TECHNOLOGY: Total Recall
Managing HistoryBy Jonathan Gennick
Oracle Total Recall enables users to find, track, and use past and present information.
What did you know, and when? U.S. government regulations such as the Sarbanes-Oxley Act and the Health Insurance Portability and Accountability Act (HIPAA) or international agreements such as Basel II increasingly drive the need to track changes to data over long periods of time. All business and service organizations are increasingly held accountable for maintaining a secure history of data on which key decisionssometimes life-or-death decisionsare based. Oracle Total Recall, an option to Oracle Database 11g Enterprise Edition, makes creating and maintaining a historical record of change over time as simple as flipping on the light switch when you enter a room.

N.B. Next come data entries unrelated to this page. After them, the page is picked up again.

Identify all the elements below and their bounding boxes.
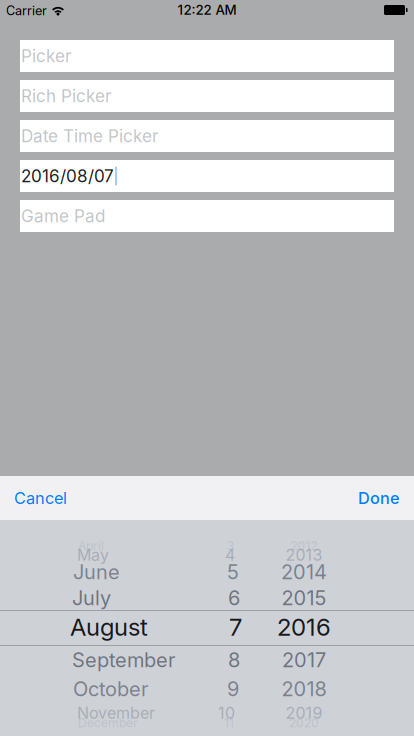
staticText: 11 bbox=[224, 716, 234, 730]
staticText: Picker bbox=[21, 46, 71, 66]
staticText: 4 bbox=[225, 545, 235, 565]
staticText: Date Time Picker bbox=[21, 126, 158, 146]
staticText: 5 bbox=[227, 560, 239, 584]
staticText: December bbox=[78, 716, 138, 730]
staticText: 6 bbox=[228, 586, 240, 610]
staticText: 9 bbox=[227, 677, 239, 701]
staticText: 2014 bbox=[281, 560, 327, 584]
staticText: May bbox=[77, 545, 109, 565]
staticText: 2013 bbox=[286, 545, 322, 565]
staticText: Game Pad bbox=[21, 206, 105, 226]
staticText: 2012 bbox=[290, 539, 318, 553]
staticText: 8 bbox=[228, 648, 240, 672]
staticText: 12:22 AM bbox=[178, 2, 236, 18]
staticText: 2016/08/07 bbox=[21, 166, 114, 186]
staticText: June bbox=[73, 560, 120, 584]
staticText: September bbox=[72, 648, 175, 672]
staticText: 2015 bbox=[282, 586, 326, 610]
staticText: Done bbox=[358, 488, 400, 508]
staticText: October bbox=[73, 677, 148, 701]
staticText: 2019 bbox=[286, 703, 322, 723]
staticText: April bbox=[78, 539, 104, 553]
staticText: Rich Picker bbox=[21, 86, 111, 106]
staticText: 10 bbox=[218, 703, 235, 723]
staticText: November bbox=[77, 703, 155, 723]
button[interactable]: Cancel bbox=[0, 476, 81, 520]
staticText: 2020 bbox=[289, 716, 319, 730]
staticText: 2016 bbox=[277, 612, 331, 642]
button[interactable]: Done bbox=[344, 476, 414, 520]
staticText: 2018 bbox=[282, 677, 326, 701]
staticText: August bbox=[70, 612, 148, 642]
staticText: 2017 bbox=[282, 648, 326, 672]
staticText: Cancel bbox=[14, 488, 67, 508]
staticText: 7 bbox=[229, 612, 242, 642]
staticText: Carrier bbox=[6, 3, 47, 18]
staticText: July bbox=[72, 586, 111, 610]
staticText: 3 bbox=[227, 539, 234, 553]
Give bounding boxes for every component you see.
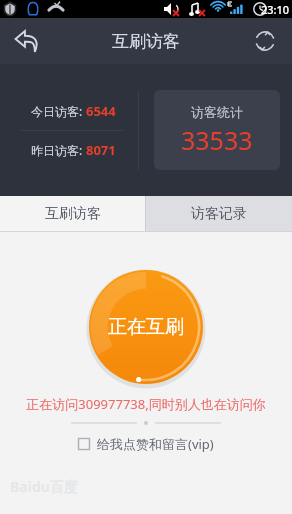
staticText: 给我点赞和留言(vip): [97, 435, 214, 453]
staticText: 23:10: [261, 2, 290, 17]
staticText: Baidu百度: [10, 477, 78, 496]
staticText: 33533: [181, 123, 253, 157]
staticText: 昨日访客:: [31, 142, 86, 158]
staticText: 今日访客:: [31, 103, 86, 119]
staticText: 互刷访客: [112, 31, 180, 52]
button[interactable]: 返回: [6, 20, 48, 62]
button[interactable]: 访客记录: [146, 196, 292, 231]
staticText: 8071: [86, 141, 116, 159]
button[interactable]: 访客统计: [154, 90, 280, 170]
staticText: 互刷访客: [45, 205, 101, 223]
staticText: 访客记录: [191, 205, 247, 223]
staticText: 访客统计: [191, 104, 243, 120]
button[interactable]: 给我点赞和留言(vip): [78, 435, 214, 453]
button[interactable]: 互刷访客: [0, 196, 145, 231]
button[interactable]: 正在互刷: [87, 268, 205, 386]
staticText: 正在访问309977738,同时别人也在访问你: [26, 395, 266, 413]
button[interactable]: 刷新: [244, 20, 286, 62]
staticText: 正在互刷: [108, 315, 184, 339]
staticText: 6544: [86, 102, 116, 120]
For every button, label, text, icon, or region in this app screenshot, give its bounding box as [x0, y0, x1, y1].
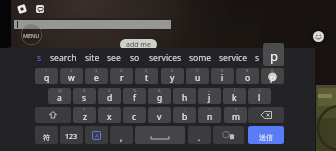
staticText: 4: [120, 68, 123, 73]
button[interactable]: ": [98, 107, 121, 123]
staticText: site: [85, 52, 100, 64]
staticText: z: [83, 111, 87, 123]
staticText: add me: [126, 40, 151, 50]
staticText: w: [68, 72, 75, 84]
button[interactable]: 9: [236, 68, 259, 84]
staticText: p: [270, 47, 278, 65]
staticText: h: [182, 92, 188, 104]
button[interactable]: Roblox: [17, 4, 27, 14]
staticText: s: [255, 52, 260, 64]
button[interactable]: 123: [60, 126, 83, 144]
staticText: .: [198, 132, 201, 143]
button[interactable]: -: [173, 88, 196, 104]
staticText: $: [108, 88, 111, 93]
button[interactable]: %: [123, 88, 146, 104]
staticText: p: [270, 72, 276, 84]
staticText: *: [83, 107, 86, 112]
button[interactable]: 8: [211, 68, 234, 84]
button[interactable]: *: [73, 107, 96, 123]
staticText: !: [209, 107, 211, 112]
button[interactable]: ): [248, 88, 271, 104]
button[interactable]: 0: [261, 68, 284, 84]
button[interactable]: 1: [35, 68, 58, 84]
button[interactable]: A: [85, 126, 108, 144]
button[interactable]: 4: [110, 68, 133, 84]
button[interactable]: services: [149, 51, 182, 65]
staticText: @: [58, 88, 62, 93]
button[interactable]: 6: [161, 68, 184, 84]
button[interactable]: 3: [85, 68, 108, 84]
button[interactable]: Emoji: [308, 26, 328, 46]
staticText: ": [109, 107, 111, 112]
staticText: services: [149, 52, 182, 64]
button[interactable]: [135, 126, 185, 144]
staticText: m: [232, 111, 240, 123]
staticText: b: [182, 111, 188, 123]
staticText: j: [208, 92, 211, 104]
button[interactable]: ': [123, 107, 146, 123]
button[interactable]: ;: [173, 107, 196, 123]
staticText: ?: [235, 107, 237, 112]
staticText: search: [50, 52, 77, 64]
staticText: 2: [70, 68, 73, 73]
staticText: 5: [145, 68, 148, 73]
staticText: %: [133, 88, 137, 93]
staticText: &: [158, 88, 161, 93]
button[interactable]: s: [37, 51, 42, 65]
button[interactable]: $: [98, 88, 121, 104]
button[interactable]: 5: [135, 68, 158, 84]
staticText: ,: [120, 132, 123, 143]
button[interactable]: (: [223, 88, 246, 104]
button[interactable]: Chat: [36, 5, 44, 13]
button[interactable]: add me: [120, 39, 157, 50]
staticText: 送信: [259, 133, 273, 142]
staticText: o: [245, 72, 251, 84]
staticText: MENU: [23, 32, 40, 39]
staticText: +: [208, 88, 211, 93]
button[interactable]: so: [130, 51, 140, 65]
staticText: d: [107, 92, 113, 104]
staticText: 1: [45, 68, 48, 73]
button[interactable]: 送信: [248, 126, 284, 144]
staticText: 7: [196, 68, 199, 73]
button[interactable]: @: [48, 88, 71, 104]
button[interactable]: service: [219, 51, 248, 65]
button[interactable]: 符: [35, 126, 58, 144]
staticText: f: [133, 92, 136, 104]
button[interactable]: :: [148, 107, 171, 123]
button[interactable]: see: [107, 51, 121, 65]
staticText: u: [195, 72, 201, 84]
button[interactable]: ?: [224, 107, 247, 123]
button[interactable]: #: [73, 88, 96, 104]
button[interactable]: search: [50, 51, 77, 65]
button[interactable]: [35, 107, 71, 123]
button[interactable]: [248, 107, 284, 123]
button[interactable]: site: [85, 51, 100, 65]
button[interactable]: .: [188, 126, 211, 144]
staticText: a: [57, 92, 62, 104]
staticText: 9: [246, 68, 249, 73]
button[interactable]: [213, 126, 244, 144]
button[interactable]: [11, 18, 172, 30]
button[interactable]: 2: [60, 68, 83, 84]
button[interactable]: ,: [110, 126, 133, 144]
button[interactable]: some: [189, 51, 212, 65]
staticText: 123: [65, 132, 78, 142]
button[interactable]: +: [198, 88, 221, 104]
button[interactable]: 7: [186, 68, 209, 84]
staticText: 3: [95, 68, 98, 73]
staticText: 0: [271, 68, 274, 73]
staticText: g: [157, 92, 163, 104]
button[interactable]: MENU: [21, 24, 42, 45]
staticText: ': [134, 107, 135, 112]
staticText: c: [132, 111, 137, 123]
staticText: s: [37, 52, 42, 64]
button[interactable]: !: [198, 107, 221, 123]
staticText: (: [234, 88, 236, 93]
button[interactable]: &: [148, 88, 171, 104]
button[interactable]: s: [255, 51, 260, 65]
staticText: so: [130, 52, 140, 64]
staticText: 符: [43, 133, 50, 142]
staticText: t: [145, 72, 149, 84]
staticText: 8: [221, 68, 224, 73]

The Need for Reliable Data
Imagine for a moment that you're the medical director for an ambulance service. Part of your job is to review and sign off on drug test results for new hires. The drug test results for a new paramedic come back, and everything looks good. You clear him to work.
On his first day on the job, he runs the ambulance through a red light at 90 miles per hour and collides with two other vehicles. The heart attack patient in the ambulance now has several broken bones as a consequence. The other two drivers are hurt. The new paramedic is tested at the hospital for drugs, and the results are positive.
A variety of legal action including lawsuits is coming.
You check the initial drug test results of your new hire again. This time they are positive for several common street drugs. You know that the results for these tests were negative when you cleared the paramedic, but the current results don'tand can'tshow what you saw when you cleared the paramedic to work.
You review your malpractice coverage and start updating your résumé.
The Need for History
Let's rewrite the information technology ending of this story: After the accident, you check the initial drug test results of your new hire. They are positive for several common street drugs. You appear to have cleared a drug user to drive the ambulance, but you remember that all of the tests were negative when you cleared this paramedic to work. What went wrong?
You click the Audit Changes button on the bottom of your screen. You see a history indicating that the drug test results were changed after you made your report on the new hire. Further investigation shows that the drug lab had reported incorrect results and later corrected those results in one of its regular electronic feeds rather than notifying you by phone and registered letter, as your service contract with the lab requires.
Oracle Total Recall: Totally Easy
These fictional events are dramatic, but they illustrate the importance of having a reliable history of change to critical data. Of course, you could develop and implement a homegrown solution for maintaining historical records, but you could instead use Oracle Total Recall and focus on the business problem, not the technical implementation.
Using Oracle Total Recall, you can create a reliable history of change in a few easy steps:
1. Identify related tables to track.
Listing 1 shows the beginning of the code that will create and populate a historical record for a simplified medical test schema. To create and populate this schema, run the med_test_schema.sql script from the sample code for this article.
Code Listing 1: Creating a simplified test result schema
CONNECT / AS SYSDBA CREATE TABLESPACE med_archive_1 DATAFILE '/u01/app/oracle/oradata/orcl/med_archive_1_1.dbf' SIZE 4M SEGMENT SPACE MANAGEMENT AUTO; CREATE TABLESPACE med_archive_2 DATAFILE '/u01/app/oracle/oradata/orcl/med_archive_2_1.dbf' SIZE 4M SEGMENT SPACE MANAGEMENT AUTO; CREATE USER med_test IDENTIFIED BY secret DEFAULT TABLESPACE users QUOTA UNLIMITED ON users QUOTA UNLIMITED ON med_archive_1 QUOTA UNLIMITED ON med_archive_2; GRANT CONNECT, RESOURCE TO med_test; CONNECT med_test/secret CREATE TABLE test_name ( test_code VARCHAR2(4), test_name VARCHAR2(30), CONSTRAINT test_name_pk PRIMARY KEY (test_code) ); CREATE TABLE test_result ( patient_id NUMBER, test_time TIMESTAMP, test_code VARCHAR2(4), test_result VARCHAR2(10), CONSTRAINT test_result_pk PRIMARY KEY (patient_id, test_time, test_code), CONSTRAINT test_code_fk FOREIGN KEY (test_code) REFERENCES test_name );
Your next step in implementing Oracle Total Recall is to create a flashback data archive a logical storage container for historical data that you can spread over one or more tablespaces.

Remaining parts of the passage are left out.